Guida galattica per universitari #2 – Esami

WP_20151219_1118Persi la mia terza lezione di Storia dell’Architettura a causa di alcuni esami del sangue che mi sono costati due ore di sonno e una di fila. Il titolo si riferisce a quel tipo di esami, non quelli universitari. Ci sarà tempo e modo di parlare/disperarmi anche di loro.

Vi ho fregato e ora continuate a leggere.

Il taedium vitae è uno degli argomenti filosofici e psicologici più discussi di tutti i tempi.
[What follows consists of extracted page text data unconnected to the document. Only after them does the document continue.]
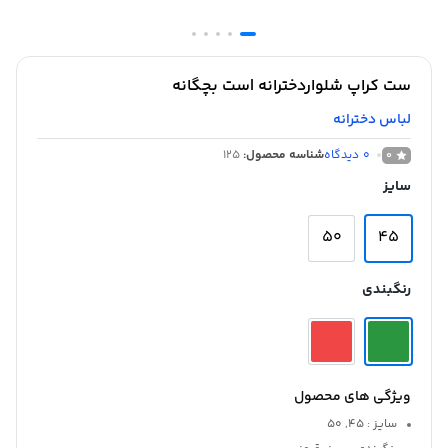
ست کراپ شلواردخترانه |ست بچگانه
لباس دخترانه
0
دیدگاه
شناسه محصول:
125
0
سایز
50
45
رنگبندی
ویژگی های محصول
سایز
: 45, 50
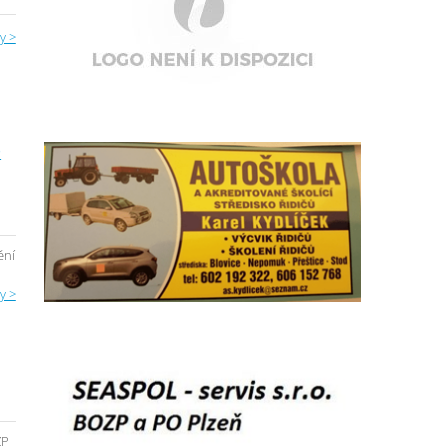
y >
O
ění
y >
ZP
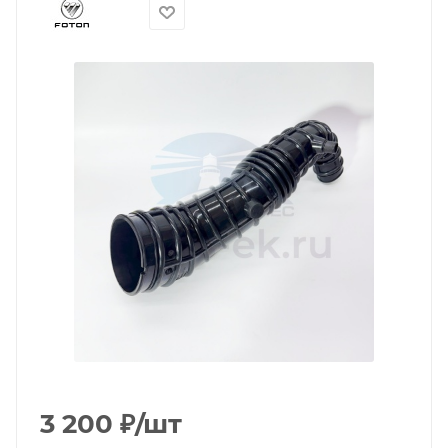
3 200
₽
/шт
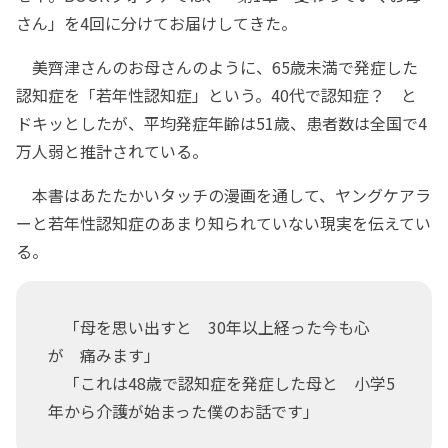
さん」を4回に分けてお届けしてきた。
美齊津さんのお母さんのように、65歳未満で発症した
認知症を「若年性認知症」という。40代で認知症？ と
ドキッとしたが、平均発症年齢は51歳、患者数は全国で4
万人弱と推計されている。
本書はあたたかいタッチの漫画を通して、ヤングケアラ
ーと若年性認知症のあまり知られていない現実を伝えてい
る。
「母を思い出すと 30年以上経った今も心
が 痛みます」
「これは48歳で認知症を発症した母と 小学5
年から介護が始まった僕のお話です」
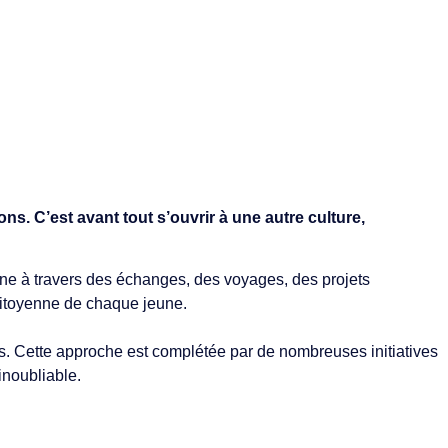
. C’est avant tout s’ouvrir à une autre culture,
arne à travers des échanges, des voyages, des projets
citoyenne de chaque jeune.
es. Cette approche est complétée par de nombreuses initiatives
inoubliable.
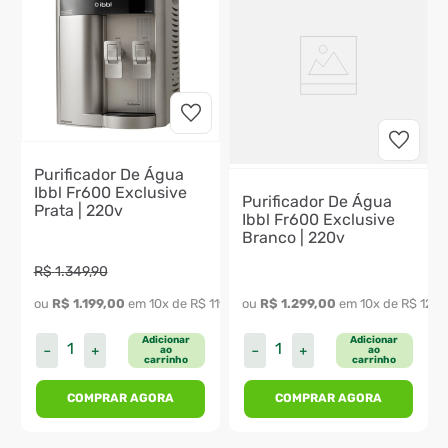
Purificador De Água
Ibbl Fr600 Exclusive
Purificador De Água
Prata | 220v
Ibbl Fr600 Exclusive
Branco | 220v
R$
1
.
349
,
90
89
,
90
ou 
R$
1
.
199
,
00
 em 
10
x de 
R$
119
,
90
ou 
R$
1
.
299
,
00
 em 
10
x de 
R$
129
,
Adicionar
Adicionar
－
＋
－
＋
ao
ao
carrinho
carrinho
COMPRAR AGORA
COMPRAR AGORA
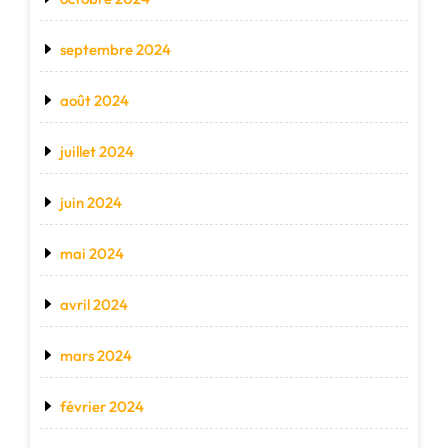
septembre 2024
août 2024
juillet 2024
juin 2024
mai 2024
avril 2024
mars 2024
février 2024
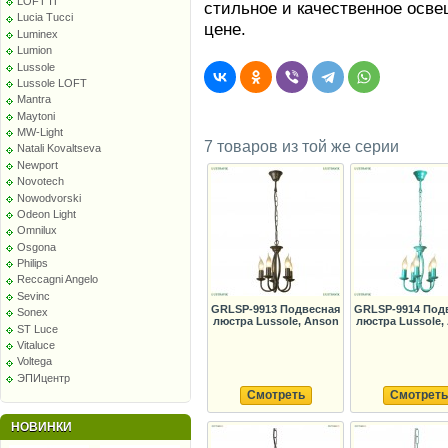
LOFT IT
стильное и качественное осве
Lucia Tucci
цене.
Luminex
Lumion
Lussole
Lussole LOFT
Mantra
Maytoni
MW-Light
7 товаров из той же серии
Natali Kovaltseva
Newport
Novotech
Nowodvorski
Odeon Light
Omnilux
Osgona
Philips
Reccagni Angelo
Sevinc
GRLSP-9913 Подвесная
GRLSP-9914 Под
Sonex
люстра Lussole, Anson
люстра Lussole,
ST Luce
Vitaluce
Voltega
ЭПИцентр
Смотреть
Смотреть
НОВИНКИ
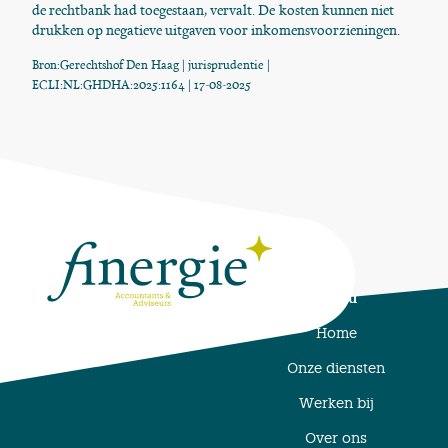
de rechtbank had toegestaan, vervalt. De kosten kunnen niet
drukken op negatieve uitgaven voor inkomensvoorzieningen.
Bron:Gerechtshof Den Haag | jurisprudentie |
ECLI:NL:GHDHA:2025:1164 | 17-08-2025
Menu
Home
Onze diensten
Werken bij
Over ons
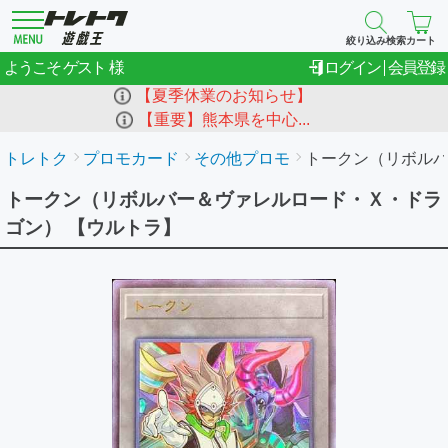
絞り込み検索
カート
ゲスト
ようこそ
ログイン
会員登録
【夏季休業のお知らせ】
【重要】熊本県を中心...
トレトク
プロモカード
その他プロモ
トークン（リボル
トークン（リボルバー＆ヴァレルロード・Ｘ・ドラ
ゴン） 【ウルトラ】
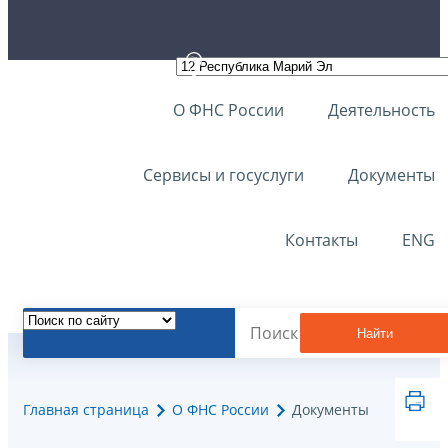
О ФНС России
Деятельность
Сервисы и госуслуги
Документы
Контакты
ENG
Найти
Главная страница
О ФНС России
Документы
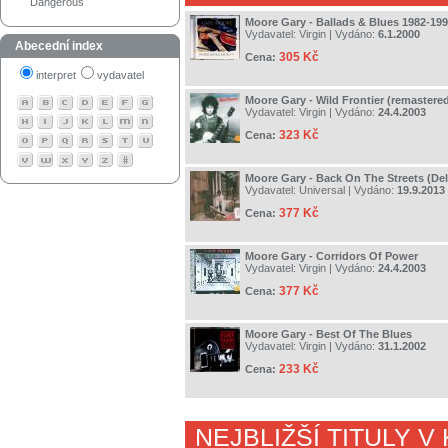
Dangerous
Moore Gary - Ballads & Blues 1982-19
Vydavatel:
Virgin
| Vydáno:
6.1.2000
Abecední index
305 Kč
Cena:
interpret
vydavatel
Moore Gary - Wild Frontier (remastere
Vydavatel:
Virgin
| Vydáno:
24.4.2003
323 Kč
Cena:
Moore Gary - Back On The Streets (Del
Vydavatel:
Universal
| Vydáno:
19.9.2013
377 Kč
Cena:
Moore Gary - Corridors Of Power
Vydavatel:
Virgin
| Vydáno:
24.4.2003
377 Kč
Cena:
Moore Gary - Best Of The Blues
Vydavatel:
Virgin
| Vydáno:
31.1.2002
233 Kč
Cena:
NEJBLIŽŠÍ TITULY V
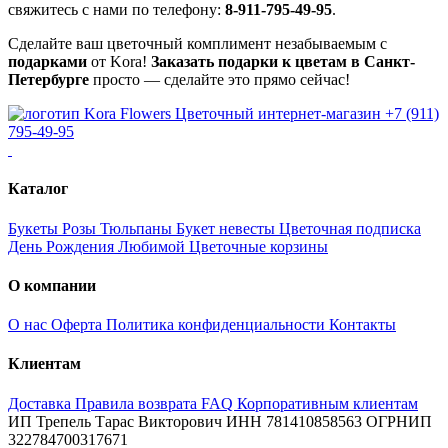
свяжитесь с нами по телефону:
8-911-795-49-95
.
Сделайте ваш цветочный комплимент незабываемым с
подарками
от Kora!
Заказать подарки к цветам в Санкт-
Петербурге
просто — сделайте это прямо сейчас!
Цветочный интернет-магазин
+7 (911)
795-49-95
Каталог
Букеты
Розы
Тюльпаны
Букет невесты
Цветочная подписка
День Рождения
Любимой
Цветочные корзины
О компании
О нас
Оферта
Политика конфиденциальности
Контакты
Клиентам
Доставка
Правила возврата
FAQ
Корпоративным клиентам
ИП Трепель Тарас Викторович
ИНН 781410858563
ОГРНИП
322784700317671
La noia esistenziale leopardiana, lo spleen di Baudelaire, il tedio nauseabondo di Sartre e per ultimo in ordine di tempo le tendenze suicide dell’aula n3 durante le lezioni di Storia dell’Architettura.
Sapevo che la vacuità dell’esistenza è una sensazione che ogni essere intelligente prova in alcuni momenti della sua vita. Ma che si schiantasse con così tanta potenza nella vita di uno studente d’architettura non lo potevo prevedere. Dopo le prime titubanti parole del Prof. Arch. T. O. avrei potuto intuirlo. Ma prevedere lo scempio che sarebbe stato proprio no.
In realtà quella mattina non persi tutta la lezione ma solo le prime due ore e mezza. Nonostante la noia sperimentata nei primi tentativi di seguire il corso decisi di provare ancora una volta.

Apro la porta, che emette un rumore agghiacciante. Peccato non aver notato la sanguinante scritta dantesca sullo stipite.
Entro.

Una piccola figura spunta con un quarto del busto dalla cattedra in fondo all’aula semicircolare. L’aria è Bianca. Vuota. Leggermente viziata. Le finestre sono sigillate per sfruttare al massimo il debole raggio di luce del proiettore. Una voce monotona si erge nel silenzio assoluto.
Parla. Di cose.
Tutti dormono con le teste chine sul proprio banco. Dalla bocca di un ragazzo in piena fase Rem spunta un rivolo di saliva che finisce sui suoi appunti pastrocchiando un graffito a dir poco arzigogolato: “A.C.A.B.”
La prima scritta che salta all’occhio fra bozzetti di templi greci e qualche frase troncata da una celtica.
Rimango incerto sulla soglia della porta.

Il mio sguardo viene attirato da un violento tic che porta il collo di una ragazza a scattare violentemente verso destra, facendogli assumere posizioni alla Regan MacNeil. La sua mano impossessata scrive sul foglio sempre la stessa frase decine di volte. Da qui riesco a leggere solo “Tanti disegni e poco divertimento rend…” e un misterioso “REDRUM”  sul margine della pagina.

L’orrore.

Un colpo sul microfono mi riporta alla realtà.
“Scusate la piccola parentesi, torniamo a parlare dell’architrave nord-ovest del tempio di Zeus”.
Decido di non sedermi neanche. Colmo di malinconia e terrore esco. Quel che troppo è troppo.

“La noia è in qualche modo il più sublime dei sentimenti umani.”
Fra i tanti libri Leopardi, evidentemente, non lesse nulla d’architettura.